Denim is an essential for the everyday wardrobe; my favorite denim on denim looks are pairing a dark wash skinny jean with a light chambray shirt, or a light-wash denim jogger paired with a short-sleeve denim shirt (and yes, joggers made of denim exists!) Plus it’s one of the most versatile materials in fashion — with an array of color, weight, or wash. The variation in weight is great, as a nice pair of raw denim jeans can keep you warm in the winter, while a lightweight denim pant or chambray shirt to keep cool in the warm summer months.
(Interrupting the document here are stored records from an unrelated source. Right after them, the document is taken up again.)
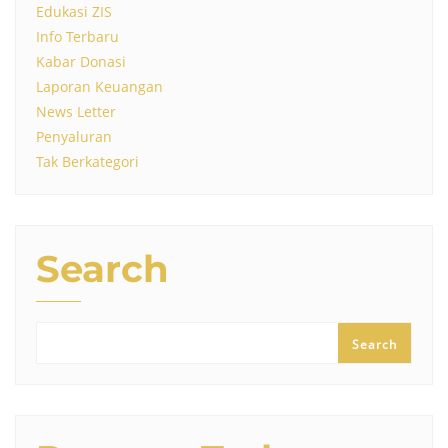
Edukasi ZIS
Info Terbaru
Kabar Donasi
Laporan Keuangan
News Letter
Penyaluran
Tak Berkategori
Search
Search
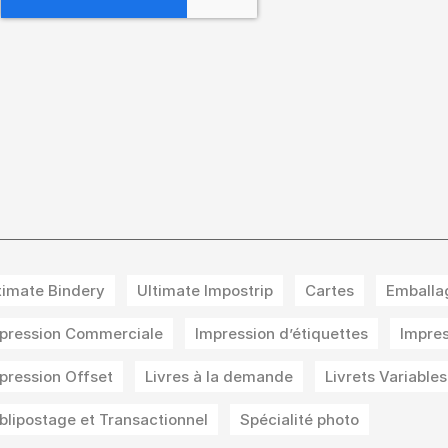
timate Bindery
Ultimate Impostrip
Cartes
Emballa
pression Commerciale
Impression d’étiquettes
Impres
pression Offset
Livres à la demande
Livrets Variables
blipostage et Transactionnel
Spécialité photo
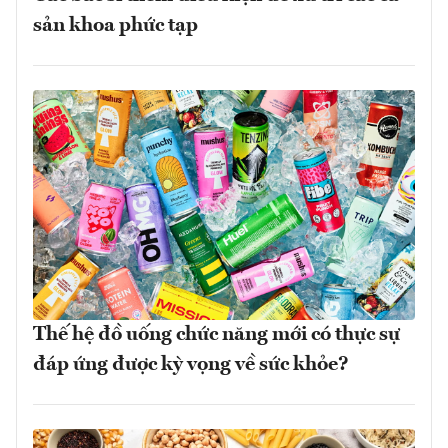
sản khoa phức tạp
Thế hệ đồ uống chức năng mới có thực sự
đáp ứng được kỳ vọng về sức khỏe?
Monochromatic is still an in-trend look this season, but many ‘fashionistas’ warn against pairing two denim pieces that are similar in wash or weight. However, fashion is all about breaking rules, so feel free to rock a monochromatic denim look! The hottest thing on the runways this season is pants, shirts, and jackets, all made from the same color and wash of denim. The monochromatic denim look appeared in countless shows, from Dior to Kenzo, indicating that this trend shows no sign of slowing down.
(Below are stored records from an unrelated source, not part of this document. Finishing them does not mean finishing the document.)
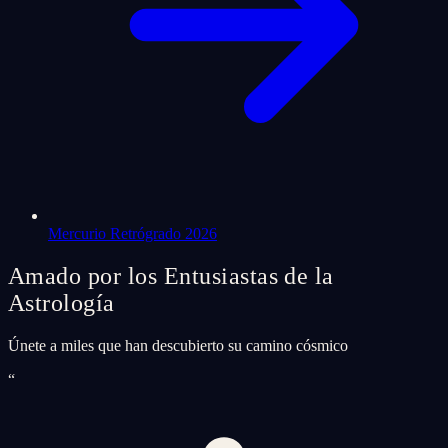
Mercurio Retrógrado 2026
Amado por los Entusiastas de la
Astrología
Únete a miles que han descubierto su camino cósmico
“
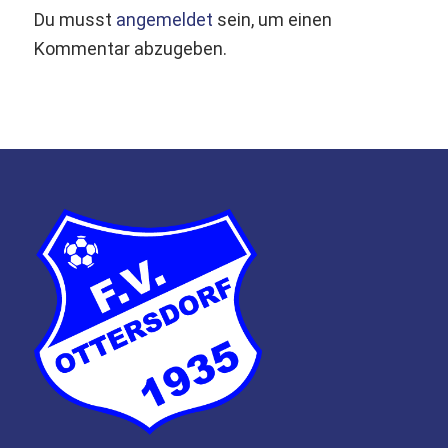
Du musst
angemeldet
sein, um einen
Kommentar abzugeben.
Another denim trend this spring is the distressed jean. For years, ripped and patched jeans were largely worn by suburban mall rats and Jersey Shore “guidos” however this spring — fashion forward urbanites are reclaiming the distressed jean look. However as with any new style, the polarities of men and women’s fashions differ. The trending distressed denim look for women features shredding in the upper thigh area, but guys who wear boxers or boxer-briefs would need to avoid any distressing higher on the leg.
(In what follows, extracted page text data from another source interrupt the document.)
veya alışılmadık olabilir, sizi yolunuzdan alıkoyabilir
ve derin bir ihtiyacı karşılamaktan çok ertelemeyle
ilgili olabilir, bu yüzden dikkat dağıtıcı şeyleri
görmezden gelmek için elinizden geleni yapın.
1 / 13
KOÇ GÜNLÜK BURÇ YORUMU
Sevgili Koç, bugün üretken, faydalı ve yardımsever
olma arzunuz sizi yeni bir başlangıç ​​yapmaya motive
One great thing about distressed jeans is that, rather than outright purchasing a pair, one can simply distress jeans already in your closet for a pair that is truly one of a kind! Distressing is easy with items you likely have already in your home. Sandpaper, razors, bleach, paint, and patches can be used to breathe new life into an old pair of jeans. If you’re doing it at home, I only have two pieces of advice: don’t make big holes at the knee, which can look sloppy and will grow larger over time, and don’t go overboard with too much distressing.